陸氏は、政府が地域における主要な海事ハブとしてのマレーシアの地位を強化するため、ポートクランおよびタンジュンペレパス港(PTP)の拡張、さらにキャリー島港湾の開発を含む複数の戦略的プロジェクトに注力していると語った。
「将来を見据えた計画を立てなければ、マレーシアは今後20〜30年で容量とインフラの面で遅れをとることになる。
「これは今すぐ着手すべき非常に重要な長期計画だ。そうでなければ、2050年までに近隣諸国から大きく取り残されることになる」と、ここで開催された「2026年ASEAN港湾・物流展示会・会議」の開会式を終えた後、彼は語った。
陸氏によると、キャリー島港湾の開発は約20年かけて段階的に進められ、現在、物理的な工事に着手する前にセランゴール州政府との土地問題の解決を待っている状況だという。

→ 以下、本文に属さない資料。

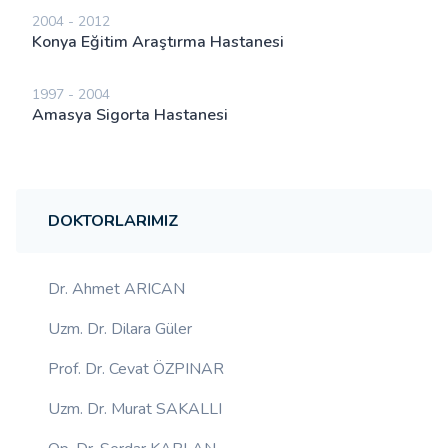
2004 - 2012
Konya Eğitim Araştırma Hastanesi
1997 - 2004
Amasya Sigorta Hastanesi
DOKTORLARIMIZ
Dr. Ahmet ARICAN
Uzm. Dr. Dilara Güler
Prof. Dr. Cevat ÖZPINAR
Uzm. Dr. Murat SAKALLI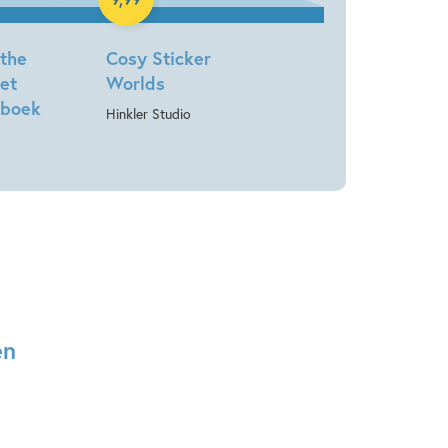
 the
Cosy Sticker
et
Worlds
nboek
Hinkler Studio
en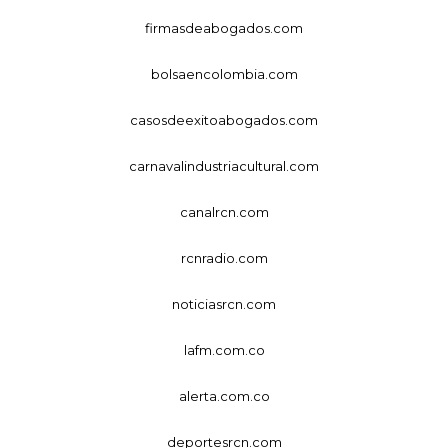
firmasdeabogados.com
bolsaencolombia.com
casosdeexitoabogados.com
carnavalindustriacultural.com
canalrcn.com
rcnradio.com
noticiasrcn.com
lafm.com.co
alerta.com.co
deportesrcn.com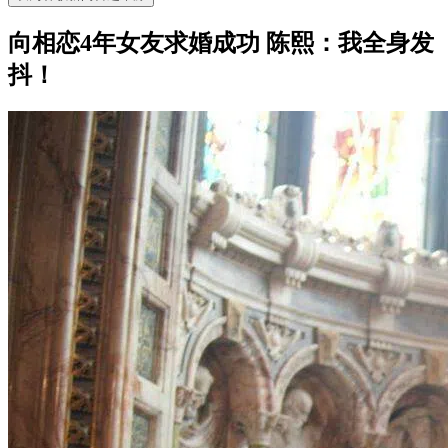
向相恋4年女友求婚成功 陈熙：我全身发
抖！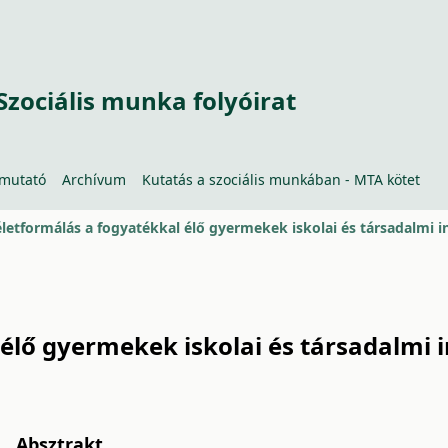
Szociális munka folyóirat
tmutató
Archívum
Kutatás a szociális munkában - MTA kötet
letformálás a fogyatékkal élő gyermekek iskolai és társadalmi in
élő gyermekek iskolai és társadalmi i
Absztrakt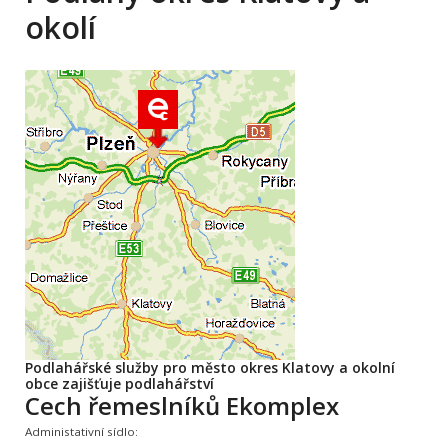
okolí
Podlahářské služby pro město okres Klatovy a okolní
obce zajišťuje podlahářství
Cech řemeslníků Ekomplex
Administativní sídlo: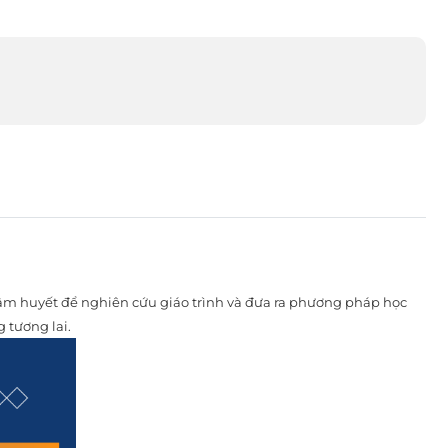
tâm huyết để nghiên cứu giáo trình và đưa ra phương pháp học
g tương lai.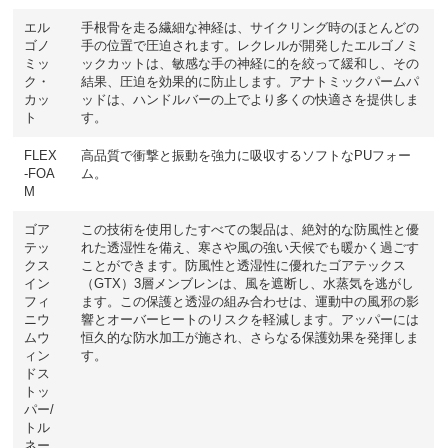
エル
手根骨を走る繊細な神経は、サイクリング時のほとんどの
ゴノ
手の位置で圧迫されます。レクレルが開発したエルゴノミ
ミッ
ックカットは、敏感な手の神経に的を絞って緩和し、その
ク・
結果、圧迫を効果的に防止します。アナトミックパームパ
カッ
ッドは、ハンドルバーの上でより多くの快適さを提供しま
ト
す。
FLEX
高品質で衝撃と振動を強力に吸収するソフトなPUフォー
-FOA
ム。
M
ゴア
この技術を使用したすべての製品は、絶対的な防風性と優
テッ
れた透湿性を備え、寒さや風の強い天候でも暖かく過ごす
クス
ことができます。防風性と透湿性に優れたゴアテックス
イン
（GTX）3層メンブレンは、風を遮断し、水蒸気を逃がし
フィ
ます。この保護と透湿の組み合わせは、運動中の風邪の影
ニウ
響とオーバーヒートのリスクを軽減します。アッパーには
ムウ
恒久的な防水加工が施され、さらなる保護効果を発揮しま
ィン
す。
ドス
トッ
パー/
トル
ネー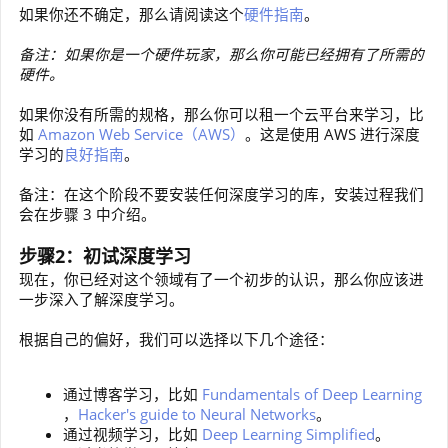
如果你还不确定，那么请阅读这个
硬件指南
。
备注：如果你是一个硬件玩家，那么你可能已经拥有了所需的
硬件。
如果你没有所需的规格，那么你可以租一个云平台来学习，比
如
Amazon Web Service（AWS）
。这是使用 AWS 进行深度
学习的
良好指南
。
备注：在这个阶段不要安装任何深度学习的库，安装过程我们
会在步骤 3 中介绍。
步骤2：初试深度学习
现在，你已经对这个领域有了一个初步的认识，那么你应该进
一步深入了解深度学习。
根据自己的偏好，我们可以选择以下几个途径：
通过博客学习，比如
Fundamentals of Deep Learning
，
Hacker's guide to Neural Networks
。
通过视频学习，比如
Deep Learning Simplified
。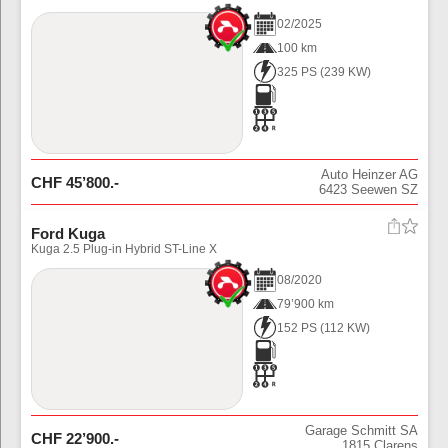
02
/
2025
100 km
325 PS
(
239
KW)
Auto Heinzer AG
CHF
45’800
.-
6423
Seewen SZ
Ford Kuga
Kuga 2.5 Plug-in Hybrid ST-Line X
08
/
2020
79’900 km
152 PS
(
112
KW)
Garage Schmitt SA
CHF
22’900
.-
1815
Clarens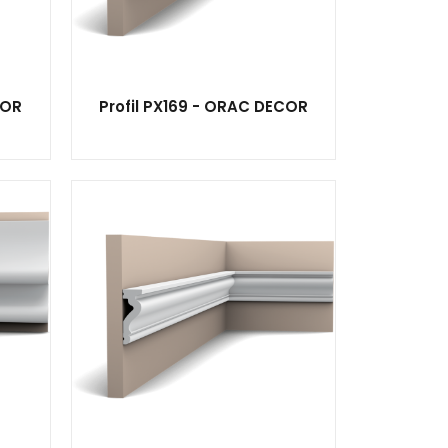
COR
Profil PX169 - ORAC DECOR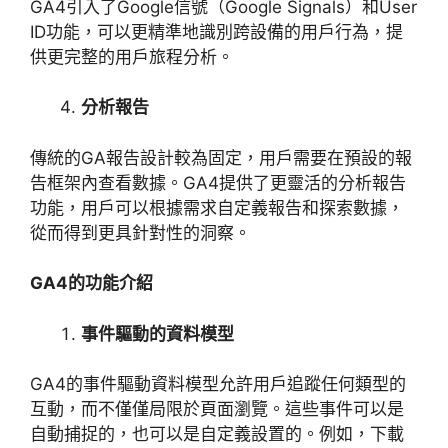
GA4
引入了
Google
信號（
Google Signals
）和
User
ID
功能，可以更精準地識別跨設備的用戶行為，提
供更完整的用戶旅程分析。
分析報告
傳統的
GA
報告設計較為固定，用戶需要在預設的報
告框架內查看數據。
GA4
提供了更靈活的分析報告
功能，用戶可以根據需求自定義報告和探索數據，
從而得到更具針對性的洞察。
GA4
的功能介紹
事件驅動的資料模型
GA4
的事件驅動資料模型允許用戶追蹤任何類型的
互動，而不僅僅局限於頁面瀏覽。這些事件可以是
自動捕捉的，也可以是自定義設置的。例如，下載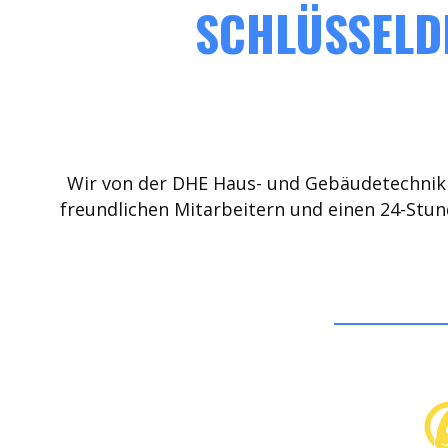
SCHLÜSSELD
Wir von der DHE Haus- und Gebäudetechnik 
freundlichen Mitarbeitern und einen 24-Stun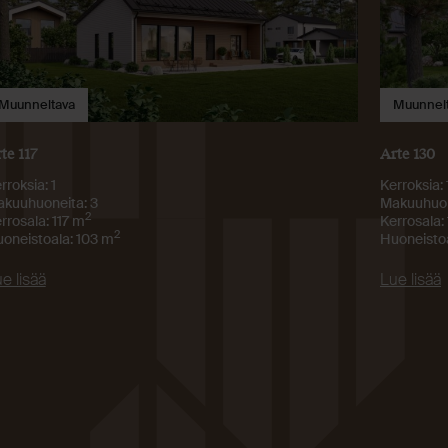
Muunneltava
Muunnel
te 117
Arte 130
rroksia: 1
Kerroksia: 
kuuhuoneita: 3
Makuuhuon
2
rrosala: 117 m
Kerrosala:
2
oneistoala: 103 m
Huoneistoa
e lisää
Lue lisää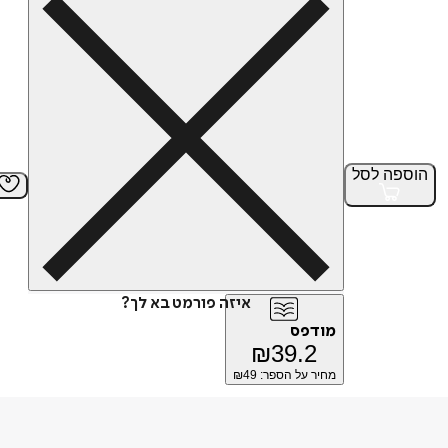
הוספה
לסל
איזה פורמט בא לך?
מודפס
₪
39.2
מחיר על הספר: ₪
49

氏は、この規模のメガトランザクション級の大型プロジェクトは一度に完了させることはできず、将来のニーズに合わせて段階的に実施しなければならないと述べた。
陸氏は、このプロジェクトがポートクランの既存開発を補完し、東南アジアの他の主要港湾と競合できる「メガポート」へと当該地域を変革するのに役立つと語った。
氏は、マレーシアの野望は東南アジアの主要な海事ハブとしての地位を確立することで、その主な競合相手はシンガポールのトゥアス港であると述べた。
陸氏は、トゥアス港が年間6,000万TEU(20フィート換算単位)を処理する能力を持っているのに対し、ポートクランの現在の能力は約2,000万TEUであると指摘した。
氏は、西アジアの地政学的緊張が世界貿易に課題をもたらしている一方で、マレーシアの港湾運営は大きな影響を受けておらず、ポートクランとPTPの貨物量は引き続き成長を記録していると語った。
「地政学的な不確実性は世界貿易に課題をもたらすものの、マレーシアは船間貨物移転活動のための安全な場所と見なされているため、同国にとって機会も生み出している」と彼は語った。